Juzgan a padre e hijo por el petardo que causó la pérdida de un ojo en Jerez

  • La Fiscalía pide dos y tres años de cárcel por un delito de lesiones por imprudencia

El juicio por la explosión del petardo que en la Nochevieja de 2007 provocó que la joven Rocío Vázquez perdiera su ojo izquierdo en la barriada rural jerezana de Los Albarizones arranca hoy jueves en la Sección Octava de la Audiencia Provincial de Cádiz, con sede en Jerez.

El juicio dará comienzo a las diez de la mañana, hora en la que sentarán en el banquillo de los acusados M.C.G. y F.J.C.P, padre e hijo, para los que la Fiscalía pide dos y tres años de cárcel por un presunto delito de lesiones por imprudencia cometido el 31 de diciembre de 2007.
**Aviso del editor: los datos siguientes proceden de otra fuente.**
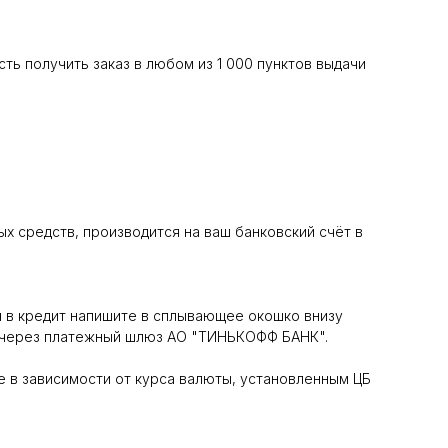
ь получить заказ в любом из 1 000 пунктов выдачи
х средств, производится на ваш банковский счёт в
я в кредит напишите в сплывающее окошко внизу
ся через платежный шлюз АО "ТИНЬКОФФ БАНК".
те в зависимости от курса валюты, установленным ЦБ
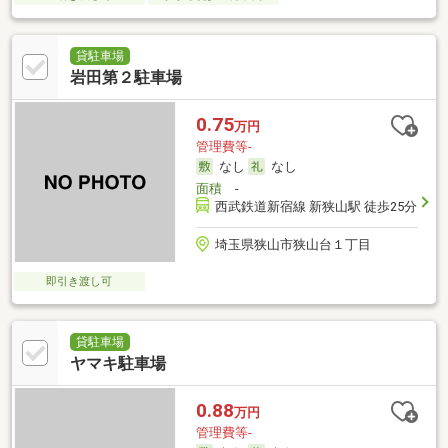
貸駐車場
岩田第２駐車場
0.75
万円
管理費等-
なし
なし
面積
-
西武鉄道新宿線 新狭山駅 徒歩25分
埼玉県狭山市狭山台１丁目
即引き渡し可
貸駐車場
ヤマキ駐車場
0.88
万円
管理費等-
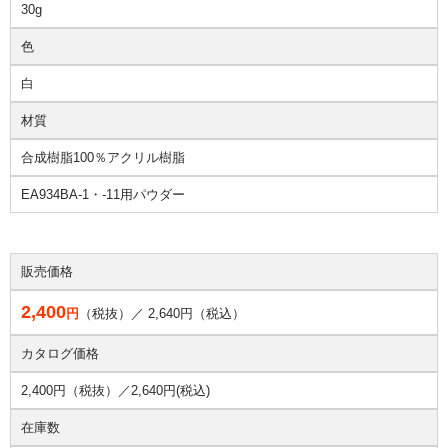
30g
色
白
材質
合成樹脂100％アクリル樹脂
EA934BA-1・-11用パウダー
販売価格
2,400
円
（税抜）／
2,640
円（税込）
カタログ価格
2,400円（税抜）／
2,640円(税込)
在庫数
Según el escrito de calificación del Ministerio Público, los acusados se encontraban en la Nochevieja de 2007 en la plaza de la mencionada barriada rural manipulando cohetes y, en un momento dado, poco antes de las 00.20 horas, ambos volvieron a lanzar los petardos "sin adoptar la más mínima precaución", alcanzando uno de ellos al rostro de la joven, entonces con 24 años.

Como consecuencia, el impacto le provocó lesiones faciales "muy graves" que derivaron en la pérdida del ojo izquierdo y desde ese momento -tras permanecer ingresada en la UCI del hospital Puerta del Mar de Cádiz- la joven ha tenido que ser sometida a "innumerables" intervenciones quirúrgicas, teniendo pendiente "otras tres" en el momento en el que la Fiscalía presentó su escrito de calificación.

Además, debido al impacto, los médicos le recomendaron un audífono al detectar lesiones en un oído, y también una septoplastia por la desviación del tabique nasal, a lo que habría que unir el tratamiento recibido por "estrés postraumático".

Asimismo, cabe señalar que, debido a la explosión del petardo en su cara, tiene reconocido un grado de minusvalía del 48% por la Consejería competente de la Junta de Andalucía.

En la ejecución de la sentencia, la acusación particular también pedirá una indemnización por las secuelas que sufrirá esta joven "de por vida".

Los motivos de que la fase de instrucción se haya prolongando tanto en el tiempo responden a que han sido muchos los testigos que han pasado a declarar por el Juzgado y a las múltiples operaciones a las que se ha sometido Rocío, además de las diferentes evaluaciones por parte del médico forense.